Market Overview

Not Rising: Short Japan With These ETFs (EWJ, AAXJ, FXY)

The Japanese economy, the world's third-largest behind the U.S. and China, showed a smaller-than-expected fourth-quarter GDP contraction. Capital spending actually rose 4.9% and Japan's economy looks to be getting a lift from a weaker yen and reconstruction efforts following last year's tragic natural disasters.

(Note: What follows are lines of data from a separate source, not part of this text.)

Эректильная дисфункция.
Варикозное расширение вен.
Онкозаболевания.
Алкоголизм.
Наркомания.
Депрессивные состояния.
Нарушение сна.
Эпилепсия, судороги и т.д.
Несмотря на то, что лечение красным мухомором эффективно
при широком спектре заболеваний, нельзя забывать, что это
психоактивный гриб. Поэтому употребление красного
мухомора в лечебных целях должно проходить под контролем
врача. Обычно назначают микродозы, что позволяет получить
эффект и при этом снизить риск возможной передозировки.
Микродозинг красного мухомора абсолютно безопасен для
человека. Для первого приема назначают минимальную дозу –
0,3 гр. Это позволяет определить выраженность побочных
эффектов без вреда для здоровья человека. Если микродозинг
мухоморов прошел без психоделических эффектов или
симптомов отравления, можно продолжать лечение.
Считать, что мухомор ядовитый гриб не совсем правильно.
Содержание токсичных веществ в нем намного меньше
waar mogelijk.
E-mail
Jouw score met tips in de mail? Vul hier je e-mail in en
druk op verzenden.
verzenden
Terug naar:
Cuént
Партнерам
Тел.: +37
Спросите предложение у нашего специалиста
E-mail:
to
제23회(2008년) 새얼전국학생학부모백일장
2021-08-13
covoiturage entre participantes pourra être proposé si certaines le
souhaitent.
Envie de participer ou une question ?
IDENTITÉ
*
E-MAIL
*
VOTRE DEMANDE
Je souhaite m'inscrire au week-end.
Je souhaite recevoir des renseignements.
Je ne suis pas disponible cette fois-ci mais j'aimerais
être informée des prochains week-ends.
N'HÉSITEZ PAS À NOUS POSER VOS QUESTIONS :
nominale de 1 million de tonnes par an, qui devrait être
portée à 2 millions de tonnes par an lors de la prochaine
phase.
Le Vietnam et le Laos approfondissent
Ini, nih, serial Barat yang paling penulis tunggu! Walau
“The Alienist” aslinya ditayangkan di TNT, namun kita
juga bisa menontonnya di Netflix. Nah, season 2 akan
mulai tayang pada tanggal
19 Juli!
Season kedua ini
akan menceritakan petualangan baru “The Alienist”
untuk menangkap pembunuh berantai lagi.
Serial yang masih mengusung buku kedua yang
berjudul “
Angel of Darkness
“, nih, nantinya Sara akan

That's the good news, but those highlights do little to change the fact that reconstruction efforts are temporary, Japan faces major demographic issues with one of the world's oldest populations and the country has to deal with $3 trillion in debt.

We're not going to gloss over the fact that the iShares MSCI Japan Index Fund (NYSE: EWJ) is up almost 10% year-to-date, but that's barely more than what the S&P 500 has offered, indicating investors really aren't being compensated for rolling the dice on Japan over the U.S.

Maybe now is a good time to consider hedging Japan-related positions or shorting the land of the rising sun with these ETFs.

ProShares UltraShort MSCI Japan (NYSE: EWV) There are plenty of country-specific inverse ETFs out there, but the ProShares UltraShort MSCI Japan definitely isn't one that gets a lot of attention. EWV's average daily volume of less than 9,000 shares highlights the ETF's under the radar status. One day does not change a trend, but oddly enough, EWV traded over five times its average daily turnover today. For those that plan to hold EWJ for extend time frames, EWV is worth looking into as an occasional hedge.

CurrencyShares Japanese Yen Trust (NYSE: FXY) As we just mentioned, part of Japan's good vibrations this year can be attributed to the finally falling yen. To that end, the search for ETFs with ugly charts should included the CurrencyShares Japanese Yen Trust. FXY's inverse counterpart, the ProShares UltraShort Yen (NYSE: YCS), has added over 13% in the past month alone.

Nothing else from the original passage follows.